После пылающей столицы городок казался идиллией, хотя и хрупкой, как обычно, когда уезжаешь и возвращаешься. Вила-душ-Комесуш был местечком растущим, процветающим, но слишком уж маленьким, чтобы забыть его, а тем паче знать.
Гашпар Родригиш был сын старой доны Вьоланты и покойного сеу Алвару. Это не забылось. Сын города, побывавший в большом мире. Теперь он вернулся, опять стал здешним. Но не вполне. Если он добился там успеха – то почему воротился? Никто не знал, но домыслов хватало с лихвой. Что заставило его променять большой мир на маленький городишко? Может, он потерпел крах? Или в чем-то проштрафился? Оставался бы здесь! Они вспоминали, а знать ничего не знали, все эти люди, встретившие и его, и его семью с симпатией и уважением, но одновременно готовые позлорадствовать и понасмешничать.
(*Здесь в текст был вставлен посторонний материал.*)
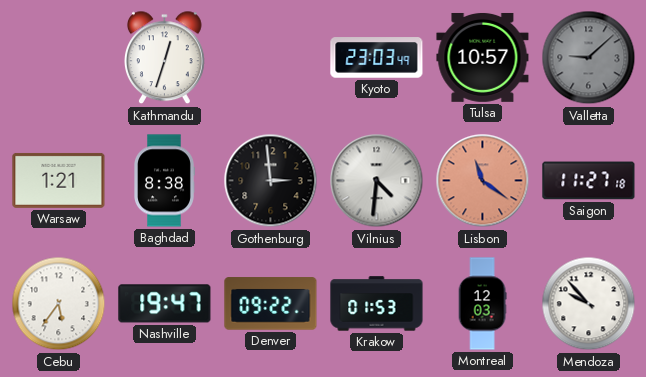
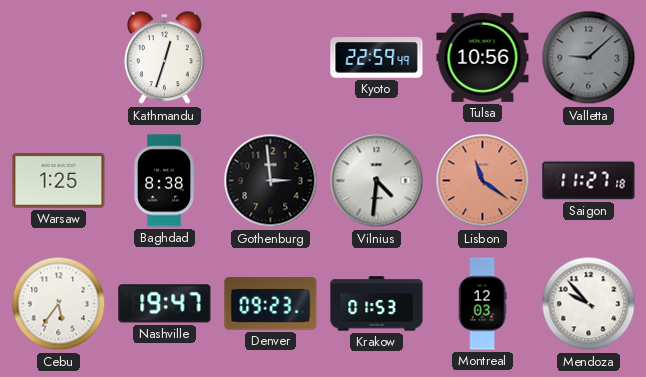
Kyoto: 23:03 -> 22:59
Tulsa: 10:57 -> 10:56
Warsaw: 1:21 -> 1:25
Denver: 09:22 -> 09:23
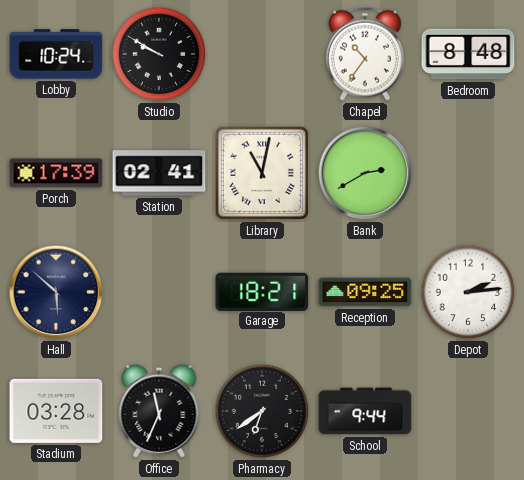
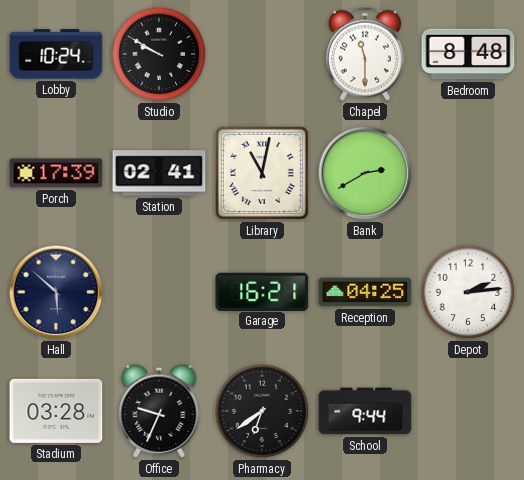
Chapel: 10:36 -> 11:30
Garage: 18:21 -> 16:21
Reception: 09:25 -> 04:25
Office: 11:34 -> 9:34
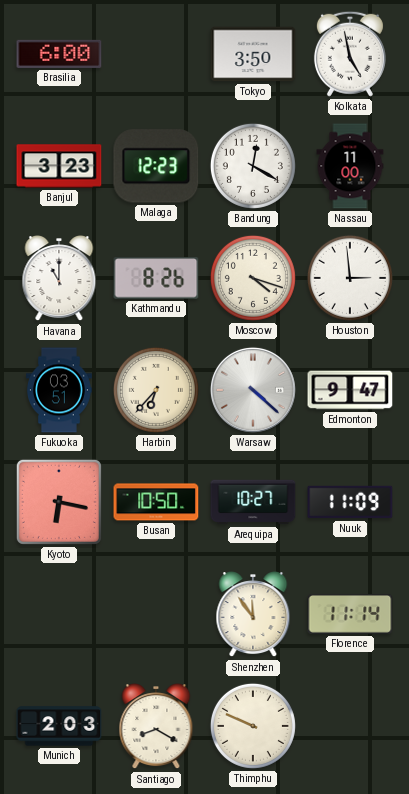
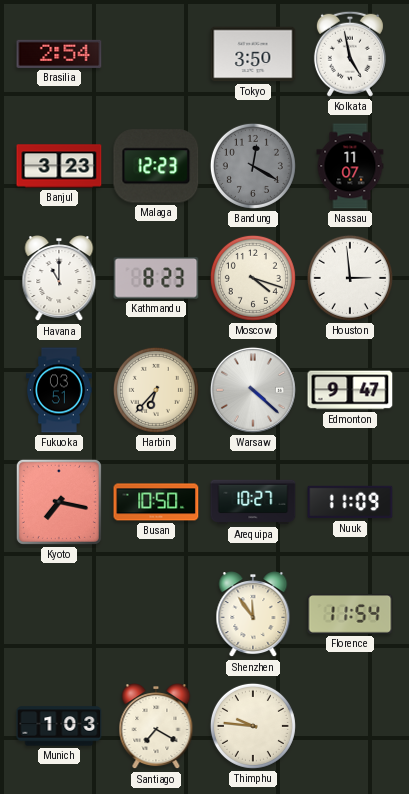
Brasilia: 6:00 -> 2:54
Bandung dial: white -> grey
Nassau: 11:00 -> 11:07
Kathmandu: 8:26 -> 8:23
Kyoto: 6:17 -> 7:17
Florence: 11:14 -> 11:54
Munich: 2:03 -> 1:03
Santiago: 8:20 -> 7:20
Thimphu: 9:49 -> 9:46
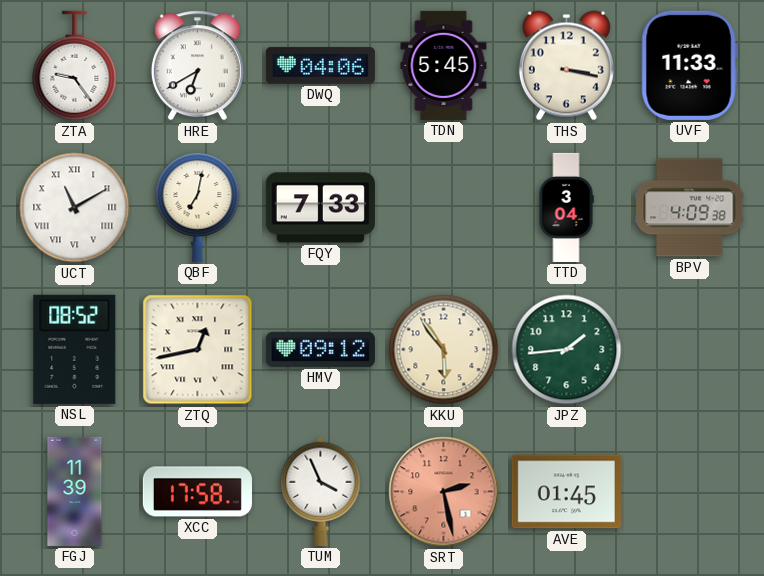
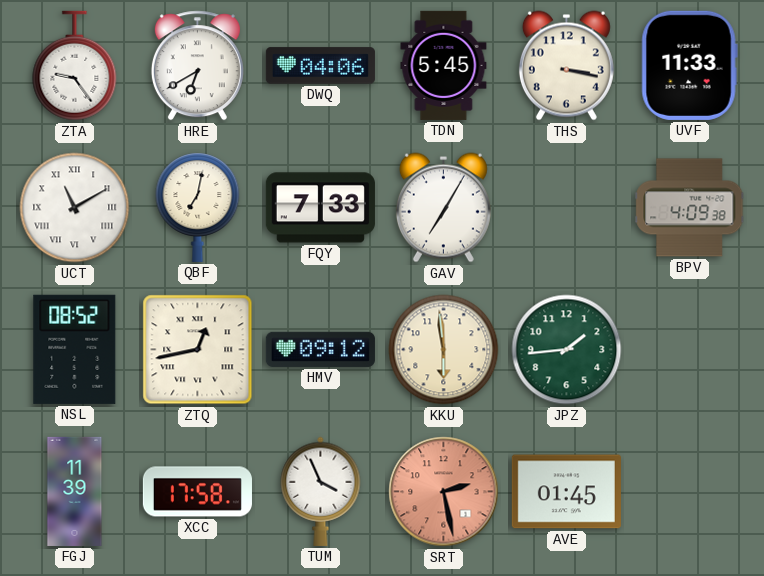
GAV: none -> 7:05
TTD: 3:04 -> none
KKU: 5:54 -> 5:59
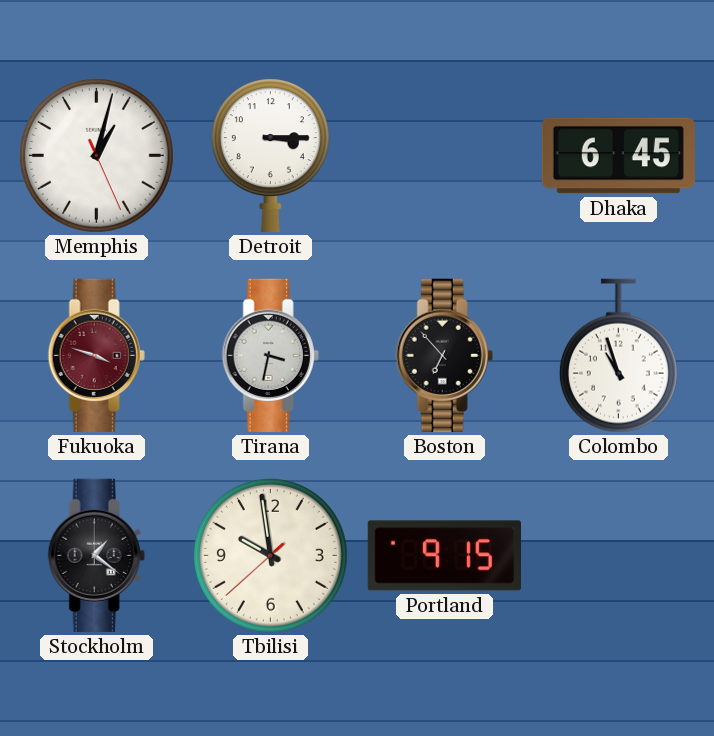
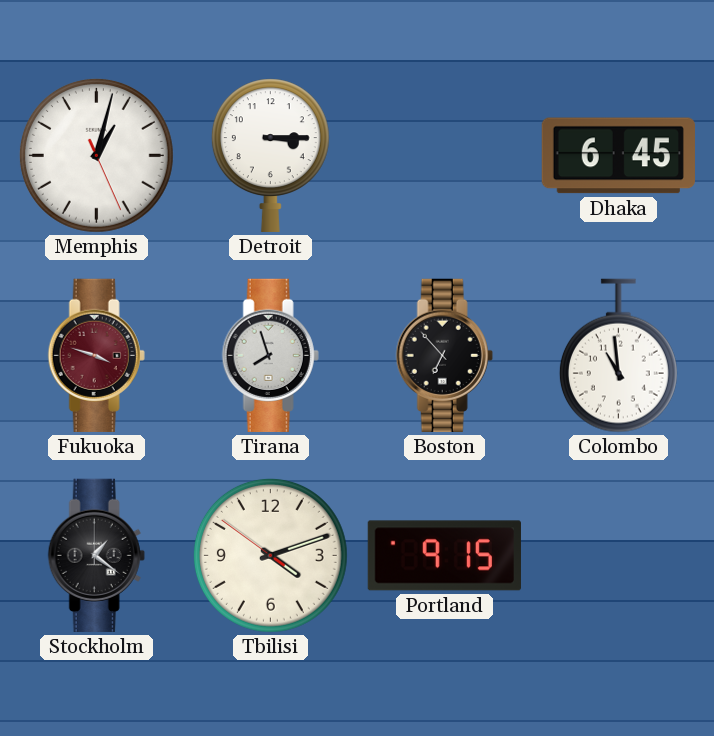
Tirana: 3:32 -> 7:57
Colombo: 10:57 -> 10:59
Tbilisi: 9:58 -> 4:11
Обитатели родного городка приняли Гашпара Родригиша, однако не в свою среду. Встречали его, которого знали еще ребенком, с дорогой душой и лишь потом давали ему почувствовать дистанцию.
На первых порах семейство Нуниш Соэйру поселилось в доме доны Вьоланты. Скромного капитала, каким Гашпар Родригиш располагал после продажи своей лиссабонской скобяной лавки, оказалось достаточно, чтобы для начала арендовать новую лавку в хорошем месте, в переулке с аркадами, с задним двором, где можно было устроить склад. Вскоре он купил дом, где находилась лавка, а когда мать умерла, продал старый и слишком тесный родительский дом и расширил свой склад. Нет, краха он не потерпел, в скобяной торговле, как выяснилось очень скоро, сеньор Гашпар собаку съел, в лавке у него чего только не найдешь – и гвозди, и прочие строительные причиндалы, и домашнюю утварь, и оружие, и даже украшения, каких в Комесуше до сих пор не видывали. Давние его связи с крупными кузнечными мастерскими и торговыми посредниками страны действовали по-прежнему, и нередко люди заходили в его лавку, чтобы, к примеру, поглядеть на кованые оправы, аккурат появившиеся в Лиссабоне. Терпеливо, без хвастовства, чуть ли не подобострастно Гашпар Родригиш демонстрировал свои товары, скажем новейшие тали, техническое чудо из железных блоков и цепей, с помощью которого даже ребенок одной рукой может поднять в воздух тяжесть, по весу сравнимую с конем. «Нынче посмотрят, завтра купят», – повторял Гашпар Родригиш, а немного погодя в самом деле мог сказать: «Ну, что я вчера говорил?»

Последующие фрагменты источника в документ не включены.